### Exercise description
Here the job is to print all of the entries below verbatim and leave out any picture.

=-=-=-=-=

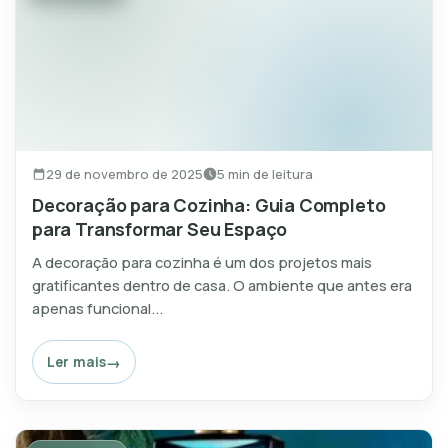
29 de novembro de 2025
5 min de leitura
Decoração para Cozinha: Guia Completo
para Transformar Seu Espaço
A decoração para cozinha é um dos projetos mais
gratificantes dentro de casa. O ambiente que antes era
apenas funcional...
Ler mais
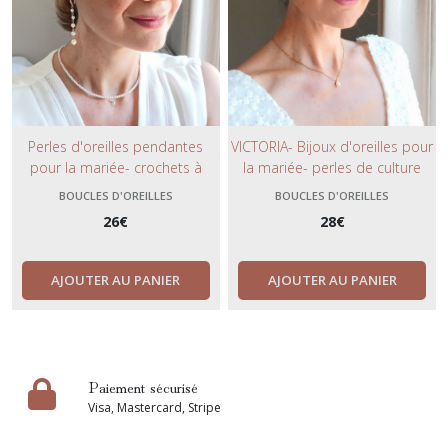
Perles d'oreilles pendantes
VICTORIA- Bijoux d'oreilles pour
pour la mariée- crochets à
la mariée- perles de culture
strass doré ou argenté- ton
blanc pur- boucles d'oreilles
BOUCLES D'OREILLES
BOUCLES D'OREILLES
blanc où ivoire.
dorées en acier inoxydable.
26
€
28
€
AJOUTER AU PANIER
AJOUTER AU PANIER
Paiement sécurisé
Visa, Mastercard, Stripe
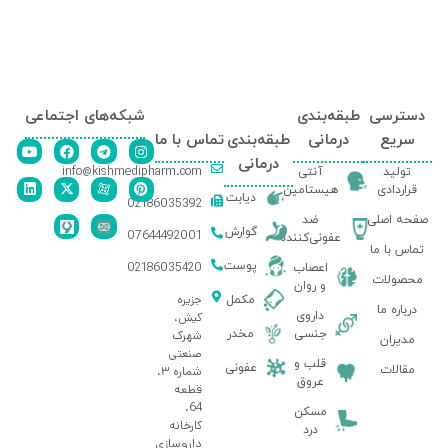
دسترسی
طبقه‌بندی
شبکه‌های اجتماعی
سریع
درمانی
طبقه‌بندی
تماس با ما
درمانی
info@kishmedipharm.com
تولید
آنتی
قراردادی
هیستامین
دیابت
02186035392
صفحه اصلی
ضد
گوارش
07644492001
عفونی‌کننده
تماس با ما
پوست
02186035420
اعصاب
محصولات
و روان
جزیره
مکمل
درباره ما
داروی
کیش،
جنسی
مخدر
شهرک
مدیران
صنعتی
قلب و
عفونی
مقالات
شماره ۳،
عروق
قطعه
64،
مسکن
کارخانه
درد
داروسازی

=-=-=-=-=

### Task answer
29 de novembro de 2025
5 min de leitura
Decoração para Cozinha: Guia Completo
para Transformar Seu Espaço
A decoração para cozinha é um dos projetos mais
gratificantes dentro de casa. O ambiente que antes era
apenas funcional...
Ler mais
Perles d'oreilles pendantes
VICTORIA- Bijoux d'oreilles pour
pour la mariée- crochets à
la mariée- perles de culture
strass doré ou argenté- ton
blanc pur- boucles d'oreilles
BOUCLES D'OREILLES
BOUCLES D'OREILLES
blanc où ivoire.
dorées en acier inoxydable.
26
€
28
€
AJOUTER AU PANIER
AJOUTER AU PANIER
Paiement sécurisé
Visa, Mastercard, Stripe
دسترسی
طبقه‌بندی
شبکه‌های اجتماعی
سریع
درمانی
طبقه‌بندی
تماس با ما
درمانی
info@kishmedipharm.com
تولید
آنتی
قراردادی
هیستامین
دیابت
02186035392
صفحه اصلی
ضد
گوارش
07644492001
عفونی‌کننده
تماس با ما
پوست
02186035420
اعصاب
محصولات
و روان
جزیره
مکمل
درباره ما
داروی
کیش،
جنسی
مخدر
شهرک
مدیران
صنعتی
قلب و
عفونی
مقالات
شماره ۳،
عروق
قطعه
64،
مسکن
کارخانه
درد
داروسازی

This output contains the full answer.